─── Dataset entries
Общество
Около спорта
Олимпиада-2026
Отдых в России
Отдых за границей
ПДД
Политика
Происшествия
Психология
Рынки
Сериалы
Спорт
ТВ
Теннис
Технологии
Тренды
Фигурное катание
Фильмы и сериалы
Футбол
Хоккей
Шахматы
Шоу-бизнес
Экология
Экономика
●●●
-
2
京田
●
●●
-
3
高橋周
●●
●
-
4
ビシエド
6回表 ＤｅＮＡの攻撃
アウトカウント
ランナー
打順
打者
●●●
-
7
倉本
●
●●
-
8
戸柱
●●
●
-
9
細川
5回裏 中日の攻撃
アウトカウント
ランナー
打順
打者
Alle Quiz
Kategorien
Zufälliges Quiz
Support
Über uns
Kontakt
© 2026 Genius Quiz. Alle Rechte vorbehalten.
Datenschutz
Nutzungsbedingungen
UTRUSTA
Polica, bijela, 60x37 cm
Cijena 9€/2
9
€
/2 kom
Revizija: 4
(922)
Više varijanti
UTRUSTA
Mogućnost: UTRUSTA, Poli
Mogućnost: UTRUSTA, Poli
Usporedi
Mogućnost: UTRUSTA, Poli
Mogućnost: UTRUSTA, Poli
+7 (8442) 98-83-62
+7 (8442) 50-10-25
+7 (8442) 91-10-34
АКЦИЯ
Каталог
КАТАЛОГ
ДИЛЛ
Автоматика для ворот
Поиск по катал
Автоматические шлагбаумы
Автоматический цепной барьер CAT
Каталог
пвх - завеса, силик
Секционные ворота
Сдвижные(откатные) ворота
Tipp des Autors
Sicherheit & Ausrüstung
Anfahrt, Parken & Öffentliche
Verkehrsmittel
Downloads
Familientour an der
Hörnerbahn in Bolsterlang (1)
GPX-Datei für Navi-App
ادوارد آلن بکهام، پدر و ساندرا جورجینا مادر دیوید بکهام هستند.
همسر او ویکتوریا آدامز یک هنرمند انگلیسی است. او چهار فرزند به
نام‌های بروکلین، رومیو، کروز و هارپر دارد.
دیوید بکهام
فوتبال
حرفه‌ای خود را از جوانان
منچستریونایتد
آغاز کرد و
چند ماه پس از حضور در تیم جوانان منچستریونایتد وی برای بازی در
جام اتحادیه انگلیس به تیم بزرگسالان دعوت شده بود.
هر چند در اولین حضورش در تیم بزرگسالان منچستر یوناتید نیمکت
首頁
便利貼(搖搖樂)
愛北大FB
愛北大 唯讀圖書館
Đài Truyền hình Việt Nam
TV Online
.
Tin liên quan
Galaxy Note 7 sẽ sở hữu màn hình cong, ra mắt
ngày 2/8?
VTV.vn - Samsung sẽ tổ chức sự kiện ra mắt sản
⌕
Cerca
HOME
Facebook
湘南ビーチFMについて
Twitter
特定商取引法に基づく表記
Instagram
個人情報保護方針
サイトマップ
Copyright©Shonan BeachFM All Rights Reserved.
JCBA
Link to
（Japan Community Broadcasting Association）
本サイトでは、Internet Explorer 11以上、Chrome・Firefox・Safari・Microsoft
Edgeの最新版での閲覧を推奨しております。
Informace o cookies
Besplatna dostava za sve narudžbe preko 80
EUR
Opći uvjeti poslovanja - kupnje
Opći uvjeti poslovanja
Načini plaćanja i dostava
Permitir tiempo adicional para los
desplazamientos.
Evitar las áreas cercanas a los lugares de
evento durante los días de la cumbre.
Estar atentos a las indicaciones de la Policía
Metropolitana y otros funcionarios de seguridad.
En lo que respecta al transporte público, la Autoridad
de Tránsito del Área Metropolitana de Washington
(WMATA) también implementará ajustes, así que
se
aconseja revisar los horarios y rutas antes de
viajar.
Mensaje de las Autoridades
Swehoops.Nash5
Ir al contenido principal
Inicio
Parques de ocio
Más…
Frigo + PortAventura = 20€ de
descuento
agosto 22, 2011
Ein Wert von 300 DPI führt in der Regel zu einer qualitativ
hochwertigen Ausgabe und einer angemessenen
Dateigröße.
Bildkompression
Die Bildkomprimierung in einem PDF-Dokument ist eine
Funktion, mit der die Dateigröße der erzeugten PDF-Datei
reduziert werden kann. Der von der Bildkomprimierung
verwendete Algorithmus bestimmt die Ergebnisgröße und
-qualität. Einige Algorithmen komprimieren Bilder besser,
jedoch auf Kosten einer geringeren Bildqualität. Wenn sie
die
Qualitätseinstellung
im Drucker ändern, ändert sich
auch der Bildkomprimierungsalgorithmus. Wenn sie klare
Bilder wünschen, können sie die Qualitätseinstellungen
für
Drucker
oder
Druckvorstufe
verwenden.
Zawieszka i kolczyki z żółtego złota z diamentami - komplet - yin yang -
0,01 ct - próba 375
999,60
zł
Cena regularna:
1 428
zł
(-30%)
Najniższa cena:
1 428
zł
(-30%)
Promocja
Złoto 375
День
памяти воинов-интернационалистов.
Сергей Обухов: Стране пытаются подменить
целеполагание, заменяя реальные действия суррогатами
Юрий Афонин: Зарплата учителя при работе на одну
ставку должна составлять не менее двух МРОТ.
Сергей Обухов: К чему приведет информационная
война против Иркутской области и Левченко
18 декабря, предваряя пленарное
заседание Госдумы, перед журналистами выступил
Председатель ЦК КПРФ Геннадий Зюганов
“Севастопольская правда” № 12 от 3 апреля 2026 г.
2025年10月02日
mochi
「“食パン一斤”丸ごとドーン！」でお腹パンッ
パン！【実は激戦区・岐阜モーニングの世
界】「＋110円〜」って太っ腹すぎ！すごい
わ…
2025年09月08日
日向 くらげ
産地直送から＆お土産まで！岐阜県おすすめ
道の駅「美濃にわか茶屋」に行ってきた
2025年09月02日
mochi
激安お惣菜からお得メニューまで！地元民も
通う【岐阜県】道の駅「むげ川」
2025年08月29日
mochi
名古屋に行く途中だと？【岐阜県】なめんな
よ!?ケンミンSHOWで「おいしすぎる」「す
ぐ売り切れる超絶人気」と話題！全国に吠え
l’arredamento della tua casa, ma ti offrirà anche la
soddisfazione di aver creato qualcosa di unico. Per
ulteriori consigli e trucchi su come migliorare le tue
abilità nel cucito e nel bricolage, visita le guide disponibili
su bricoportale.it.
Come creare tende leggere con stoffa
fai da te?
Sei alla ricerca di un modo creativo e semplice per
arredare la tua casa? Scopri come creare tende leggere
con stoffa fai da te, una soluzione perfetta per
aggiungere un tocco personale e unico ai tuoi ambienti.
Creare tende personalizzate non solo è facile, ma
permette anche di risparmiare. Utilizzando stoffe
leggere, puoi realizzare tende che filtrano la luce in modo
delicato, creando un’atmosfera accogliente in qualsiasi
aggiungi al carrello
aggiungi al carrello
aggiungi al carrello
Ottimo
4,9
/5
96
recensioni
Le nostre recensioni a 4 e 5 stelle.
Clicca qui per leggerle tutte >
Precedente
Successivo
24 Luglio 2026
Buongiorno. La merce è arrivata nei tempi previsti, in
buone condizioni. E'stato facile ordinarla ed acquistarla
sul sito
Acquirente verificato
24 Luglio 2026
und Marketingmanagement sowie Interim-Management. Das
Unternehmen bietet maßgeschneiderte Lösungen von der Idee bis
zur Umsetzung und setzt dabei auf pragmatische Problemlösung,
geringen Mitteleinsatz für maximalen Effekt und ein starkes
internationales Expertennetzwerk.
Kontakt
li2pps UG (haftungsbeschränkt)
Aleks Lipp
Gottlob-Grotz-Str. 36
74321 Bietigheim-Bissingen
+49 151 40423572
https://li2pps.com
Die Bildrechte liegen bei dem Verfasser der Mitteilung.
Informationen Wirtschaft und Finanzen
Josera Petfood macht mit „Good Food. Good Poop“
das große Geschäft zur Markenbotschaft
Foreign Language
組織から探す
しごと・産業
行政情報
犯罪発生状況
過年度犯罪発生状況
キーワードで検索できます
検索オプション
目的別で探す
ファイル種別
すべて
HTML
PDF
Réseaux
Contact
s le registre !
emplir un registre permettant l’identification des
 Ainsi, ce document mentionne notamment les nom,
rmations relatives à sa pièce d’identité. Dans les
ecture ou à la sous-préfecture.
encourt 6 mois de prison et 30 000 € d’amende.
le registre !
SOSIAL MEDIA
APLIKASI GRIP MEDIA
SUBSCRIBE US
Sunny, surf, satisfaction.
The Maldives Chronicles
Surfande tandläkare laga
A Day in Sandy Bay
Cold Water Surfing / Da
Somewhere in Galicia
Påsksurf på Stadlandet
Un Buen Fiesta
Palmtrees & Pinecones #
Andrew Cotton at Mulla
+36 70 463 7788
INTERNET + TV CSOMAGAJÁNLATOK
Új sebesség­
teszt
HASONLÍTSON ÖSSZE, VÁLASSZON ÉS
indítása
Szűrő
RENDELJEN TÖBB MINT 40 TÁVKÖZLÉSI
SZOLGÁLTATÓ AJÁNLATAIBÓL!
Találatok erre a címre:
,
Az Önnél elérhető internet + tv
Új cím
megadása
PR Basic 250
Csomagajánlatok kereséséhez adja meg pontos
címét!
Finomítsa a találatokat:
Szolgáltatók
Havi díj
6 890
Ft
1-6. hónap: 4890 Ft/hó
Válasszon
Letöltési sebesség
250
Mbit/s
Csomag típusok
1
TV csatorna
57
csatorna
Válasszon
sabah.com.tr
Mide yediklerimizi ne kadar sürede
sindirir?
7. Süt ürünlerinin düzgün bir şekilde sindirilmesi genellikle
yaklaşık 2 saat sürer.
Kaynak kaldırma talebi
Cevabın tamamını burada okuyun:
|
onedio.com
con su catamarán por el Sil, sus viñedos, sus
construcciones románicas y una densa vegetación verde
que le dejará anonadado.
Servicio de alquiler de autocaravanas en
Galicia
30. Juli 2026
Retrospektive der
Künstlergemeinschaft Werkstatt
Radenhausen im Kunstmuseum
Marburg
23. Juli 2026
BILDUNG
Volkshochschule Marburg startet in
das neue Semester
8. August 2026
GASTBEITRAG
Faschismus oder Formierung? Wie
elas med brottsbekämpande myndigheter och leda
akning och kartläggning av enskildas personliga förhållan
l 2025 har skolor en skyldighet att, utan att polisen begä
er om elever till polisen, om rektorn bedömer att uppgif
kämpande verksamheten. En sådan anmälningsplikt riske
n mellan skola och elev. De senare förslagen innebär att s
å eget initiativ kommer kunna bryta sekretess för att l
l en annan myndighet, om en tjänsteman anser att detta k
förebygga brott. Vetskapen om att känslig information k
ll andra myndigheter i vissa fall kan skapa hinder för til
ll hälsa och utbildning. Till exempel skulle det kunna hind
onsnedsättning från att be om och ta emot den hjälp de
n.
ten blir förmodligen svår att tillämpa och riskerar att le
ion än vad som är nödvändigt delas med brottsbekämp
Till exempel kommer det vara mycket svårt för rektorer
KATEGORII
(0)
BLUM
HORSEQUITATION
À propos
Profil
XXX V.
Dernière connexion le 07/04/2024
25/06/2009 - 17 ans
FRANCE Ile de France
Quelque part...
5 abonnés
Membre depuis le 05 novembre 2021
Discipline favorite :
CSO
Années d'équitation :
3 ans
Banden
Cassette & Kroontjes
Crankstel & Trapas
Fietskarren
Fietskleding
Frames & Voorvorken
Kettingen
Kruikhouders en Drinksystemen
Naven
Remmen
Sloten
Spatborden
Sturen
──────
### How to complete this task
State how many lines in the material above hold the word "Wenn". Add nothing else.

### Completed exercise
2